Les petites entreprises de crypto font face à des coûts de conformité plus élevés
Les entreprises qui devraient rester au Brésil ne se sont pas uniformément opposées à une surveillance plus stricte. Un dirigeant cité par Valor Investe a décrit la conformité comme une partie nécessaire de l'exploitation dans un marché réglementé, déclarant que « la réglementation n'est pas quelque chose dont on se plaint, on s'y conforme ».
Le dirigeant a déclaré que des règles claires et la supervision de la Banque centrale étaient nécessaires pour que le secteur arrive à maturité, tout en soutenant que le calibrage choisi pourrait réduire l'innovation en excluant les petites entreprises et les modèles d'affaires incapables d'absorber les coûts réglementaires.
Longhi a de même décrit une certaine réduction du nombre d'entreprises comme une partie naturelle de la réglementation, mais a établi une distinction entre l'élimination des opérateurs inadaptés et l'exclusion d'entreprises simplement en raison de leur taille.
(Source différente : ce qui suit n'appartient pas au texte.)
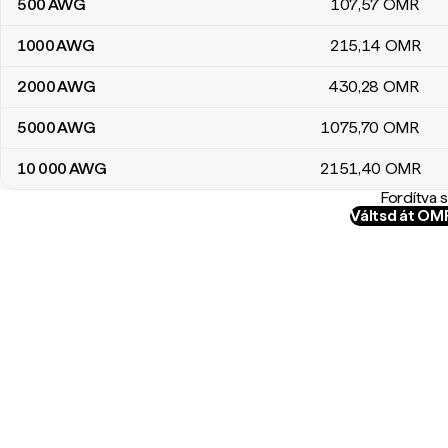
500
AWG
107
,57
OMR
1000
AWG
215
,14
OMR
2000
AWG
430
,28
OMR
5000
AWG
1075
,70
OMR
10 000
AWG
2151
,40
OMR
Fordítva 
Váltsd át O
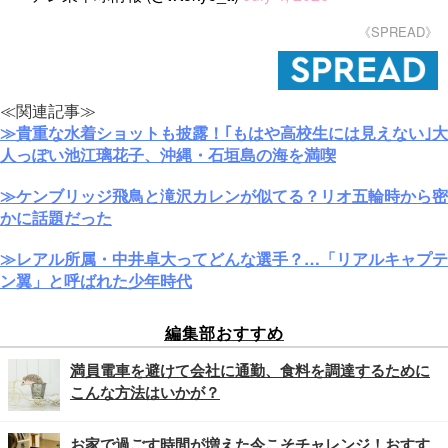
《SPREAD》
≪関連記事≫
≫貴重な水着ショットも披露！｢もはや高校生には見えない｣大
人っぽい池江璃花子、沖縄・石垣島の海を満喫
≫ケンブリッジ飛鳥と滝沢カレンが似てる？リオ五輪時から密
かに話題だった
≫レアル所属・中井卓大ってどんな選手？…「リアルキャプテ
ン翼」と呼ばれた少年時代
編集部おすすめ
満員電車を避けて会社に通勤、食料を調達するために
こんな方法はいかが？
お家で過ごす時間が増えた今こそチャレンジ！おすす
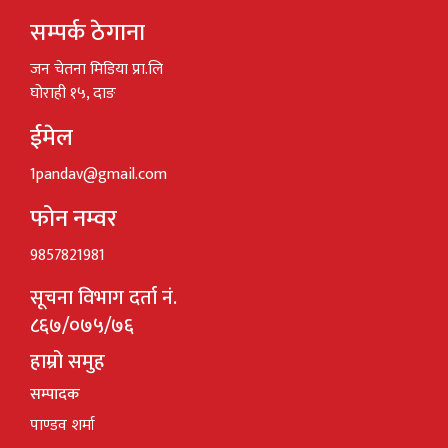
सम्पर्क ठेगाना
जन चेतना मिडिया प्रा.लि
घोराही १५, दाङ
ईमेल
1pandav@gmail.com
फोन नम्वर
9857821981
सूचना विभाग दर्ता नं.
८६७/०७५/७६
हाम्रो समुह
सम्पादक
पाण्डव शर्मा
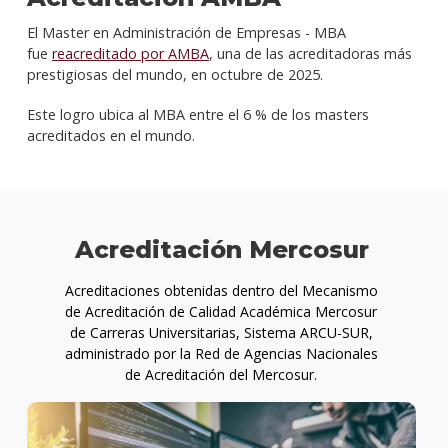
El Master en Administración de Empresas - MBA
Recon
fue
reacreditado por AMBA
, una de las acreditadoras más
instit
prestigiosas del mundo, en octubre de 2025.
Peop
Este logro ubica al MBA entre el 6 % de los masters
|
acreditados en el mundo.
Gesti
Huma
Anuar
Acreditación Mercosur
Acreditaciones obtenidas dentro del Mecanismo
de Acreditación de Calidad Académica Mercosur
de Carreras Universitarias, Sistema ARCU-SUR,
administrado por la Red de Agencias Nacionales
de Acreditación del Mercosur.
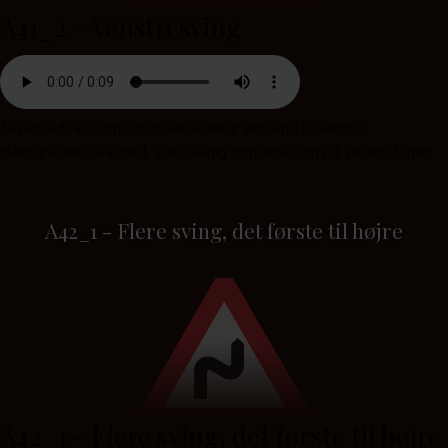
A41_2 - Venstresving
Tavlen advarer om et uoverskueligt vejsving til venstre.
Hastigheden skal ned. Vær særlig opmærksom på vejens forløb.
A42_1 - Flere sving, det første til højre
A42_1 - Flere sving, det første til højre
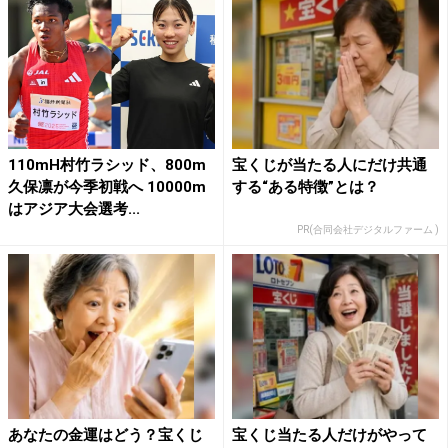
110mH村竹ラシッド、800m
宝くじが当たる人にだけ共通
久保凛が今季初戦へ 10000m
する“ある特徴”とは？
はアジア大会選考...
PR(合同会社デジタルファーム )
あなたの金運はどう？宝くじ
宝くじ当たる人だけがやって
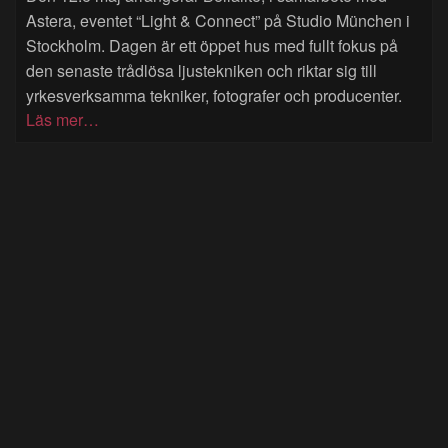
Astera, eventet “Light & Connect” på Studio München i
Stockholm. Dagen är ett öppet hus med fullt fokus på
den senaste trådlösa ljustekniken och riktar sig till
yrkesverksamma tekniker, fotografer och producenter.
Läs mer…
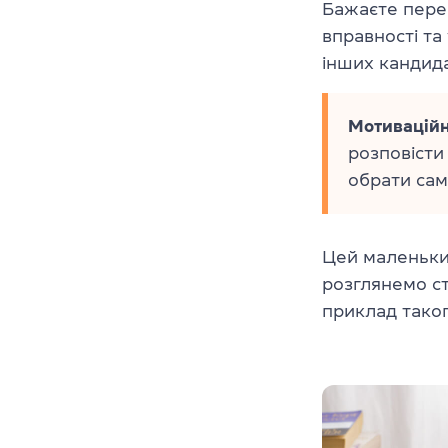
Бажаєте пере
вправності та
інших кандида
Мотиваційн
розповісти
обрати сам
Цей маленьки
розглянемо ст
приклад таког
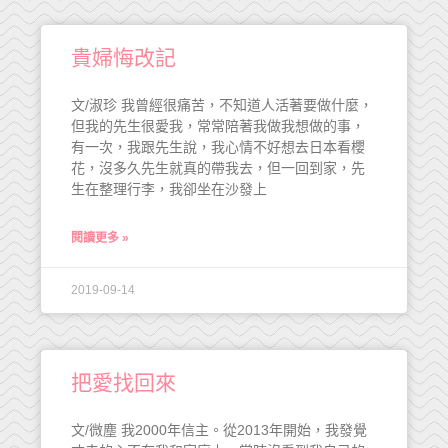
貴婦悔改記
文/淑珍 我曾經很痛苦，不知道人活著要做什麼，
但我的先生很愛我，常常陪著我做我想做的事，
有一次，我跟先生說，我心情不好想去日本看櫻
花，沒多久先生就真的帶我去，但一回到家，先
生在整理行李，我卻坐在沙發上
閱讀更多 »
2019-09-14
把愛找回來
文/微塵 我2000年信主。從2013年開始，我發覺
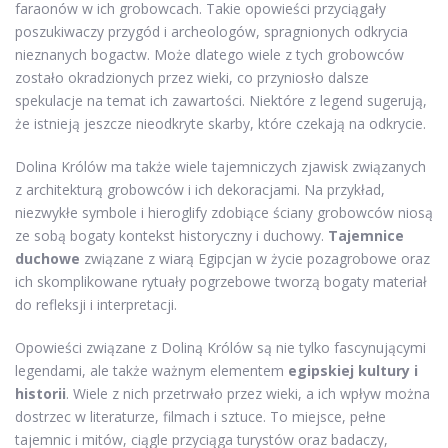
faraonów w ich grobowcach. Takie opowieści przyciągały
poszukiwaczy przygód i archeologów, spragnionych odkrycia
nieznanych bogactw. Może dlatego wiele z tych grobowców
zostało okradzionych przez wieki, co przyniosło dalsze
spekulacje na temat ich zawartości. Niektóre z legend sugerują,
że istnieją jeszcze nieodkryte skarby, które czekają na odkrycie.
Dolina Królów ma także wiele tajemniczych zjawisk związanych
z architekturą grobowców i ich dekoracjami. Na przykład,
niezwykłe symbole i hieroglify zdobiące ściany grobowców niosą
ze sobą bogaty kontekst historyczny i duchowy.
Tajemnice
duchowe
związane z wiarą Egipcjan w życie pozagrobowe oraz
ich skomplikowane rytuały pogrzebowe tworzą bogaty materiał
do refleksji i interpretacji.
Opowieści związane z Doliną Królów są nie tylko fascynującymi
legendami, ale także ważnym elementem
egipskiej kultury i
historii
. Wiele z nich przetrwało przez wieki, a ich wpływ można
dostrzec w literaturze, filmach i sztuce. To miejsce, pełne
tajemnic i mitów, ciągle przyciąga turystów oraz badaczy,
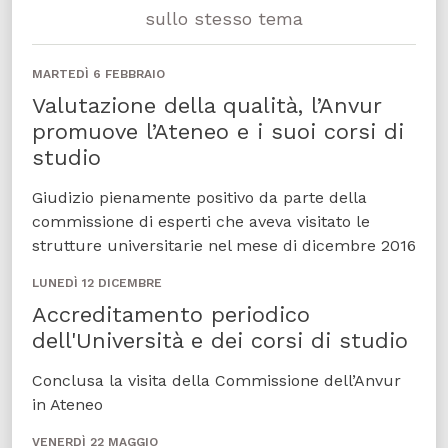
sullo stesso tema
MARTEDÌ 6 FEBBRAIO
Valutazione della qualità, l’Anvur
promuove l’Ateneo e i suoi corsi di
studio
Giudizio pienamente positivo da parte della
commissione di esperti che aveva visitato le
strutture universitarie nel mese di dicembre 2016
LUNEDÌ 12 DICEMBRE
Accreditamento periodico
dell'Università e dei corsi di studio
Conclusa la visita della Commissione dell’Anvur
in Ateneo
VENERDÌ 22 MAGGIO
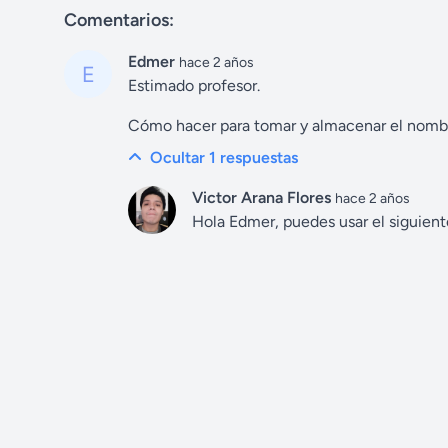
Comentarios:
Edmer
hace 2 años
Estimado profesor.
Cómo hacer para tomar y almacenar el nombr
Ocultar 1
respuestas
Victor Arana Flores
hace 2 años
Hola Edmer, puedes usar el siguien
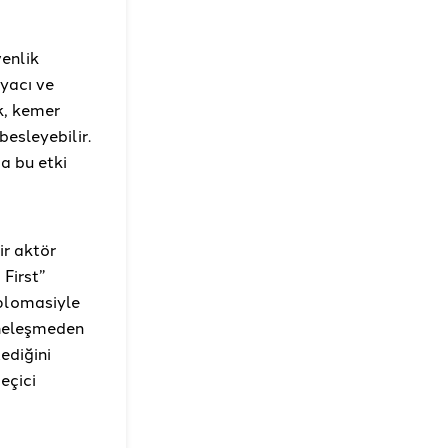
enlik
yacı ve
k, kemer
besleyebilir.
a bu etki
ir aktör
First”
iplomasiyle
pheleşmeden
tediğini
eçici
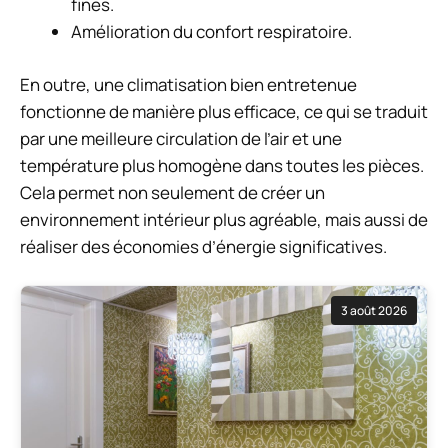
fines.
Amélioration du confort respiratoire.
En outre, une climatisation bien entretenue
fonctionne de manière plus efficace, ce qui se traduit
par une meilleure circulation de l’air et une
température plus homogène dans toutes les pièces.
Cela permet non seulement de créer un
environnement intérieur plus agréable, mais aussi de
réaliser des économies d’énergie significatives.
3 août 2026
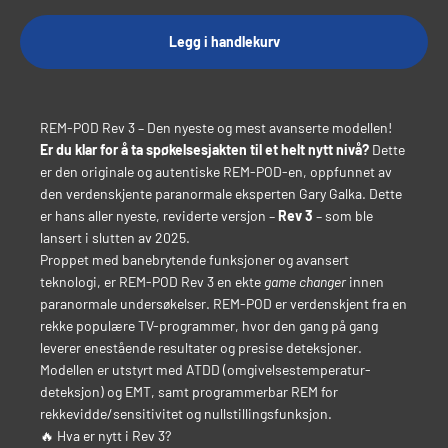
Legg i handlekurv
REM-POD Rev 3 – Den nyeste og mest avanserte modellen!
Er du klar for å ta spøkelsesjakten til et helt nytt nivå?
Dette
er den originale og autentiske REM-POD-en, oppfunnet av
den verdenskjente paranormale eksperten Gary Galka. Dette
er hans aller nyeste, reviderte versjon –
Rev 3
– som ble
lansert i slutten av 2025.
Proppet med banebrytende funksjoner og avansert
teknologi, er REM-POD Rev 3 en ekte
game changer
innen
paranormale undersøkelser. REM-POD er verdenskjent fra en
rekke populære TV-programmer, hvor den gang på gang
leverer enestående resultater og presise deteksjoner.
Modellen er utstyrt med ATDD (omgivelsestemperatur-
deteksjon) og EMT, samt programmerbar REM for
rekkevidde/sensitivitet og nullstillingsfunksjon.
🔥 Hva er nytt i Rev 3?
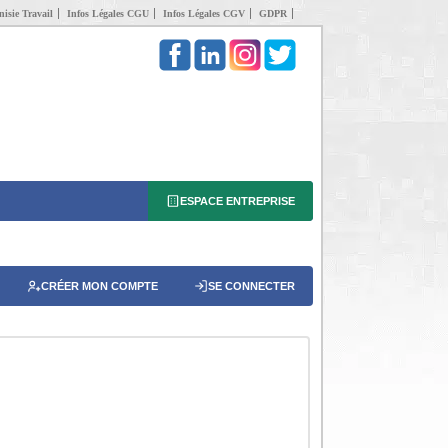
isie Travail
Infos Légales CGU
Infos Légales CGV
GDPR
ESPACE ENTREPRISE
CRÉER MON COMPTE
SE CONNECTER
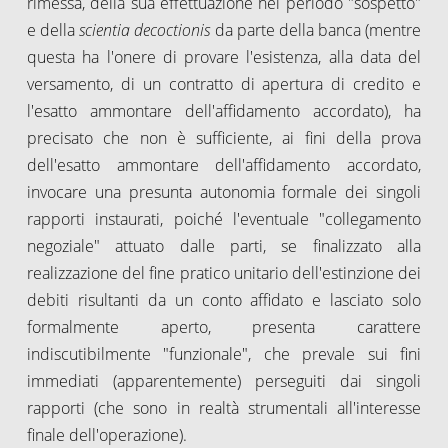
rimessa, della sua effettuazione nel periodo "sospetto"
e della
scientia decoctionis
da parte della banca (mentre
questa ha l'onere di provare l'esistenza, alla data del
versamento, di un contratto di apertura di credito e
l'esatto ammontare dell'affidamento accordato), ha
precisato che non è sufficiente, ai fini della prova
dell'esatto ammontare dell'affidamento accordato,
invocare una presunta autonomia formale dei singoli
rapporti instaurati, poiché l'eventuale "collegamento
negoziale" attuato dalle parti, se finalizzato alla
realizzazione del fine pratico unitario dell'estinzione dei
debiti risultanti da un conto affidato e lasciato solo
formalmente aperto, presenta carattere
indiscutibilmente "funzionale", che prevale sui fini
immediati (apparentemente) perseguiti dai singoli
rapporti (che sono in realtà strumentali all'interesse
finale dell'operazione).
« L'amincissement du marché est naturel et devrait se produire de toute façon », a-t-elle déclaré. « Ce qui n'est pas naturel, si cela se produit, c'est d'empêcher le marché d'exister et d'éliminer les petits participants simplement parce que ce sont de petits participants. »
Les banques brésiliennes, quant à elles, ont élargi l'accès aux actifs numériques tout en opérant sous leurs structures réglementaires existantes. Itaú, Bradesco, Santander, Banco do Brasil et Nubank ont élargi leurs services de crypto depuis 2025, tandis que les déclarations de la Banque centrale de mars montraient que les banques ne détenaient aucun actif virtuel dans leurs propres bilans. Nubank proposait 28 actifs numériques à plus de 7 millions de clients crypto, tandis qu'Itaú proposait 15 actifs via sa plateforme d'investissement.
Mercado Bitcoin a continué de se développer pendant la transition réglementaire. Tether a investi 20 millions de dollars dans l'entreprise en juillet dans le cadre d'un cycle de financement stratégique axé sur les actifs tokenisés, les paiements, les prêts et les marchés de capitaux onchain. Mercado Bitcoin a déclaré à l'époque qu'elle servait 4,5 millions d'utilisateurs et avait émis plus de 2 milliards de R$ en actifs tokenisés.
Le nombre final d'entreprises entrant dans le processus d'autorisation de la Banque centrale deviendra plus clair après le 30 octobre. D'ici là, les participants de l'industrie cités par Valor Investe s'attendent à d'autres fermetures, migrations de clients, fusions et partenariats, alors que les entreprises décident si elles doivent demander leur propre autorisation ou opérer via d'autres structures réglementées.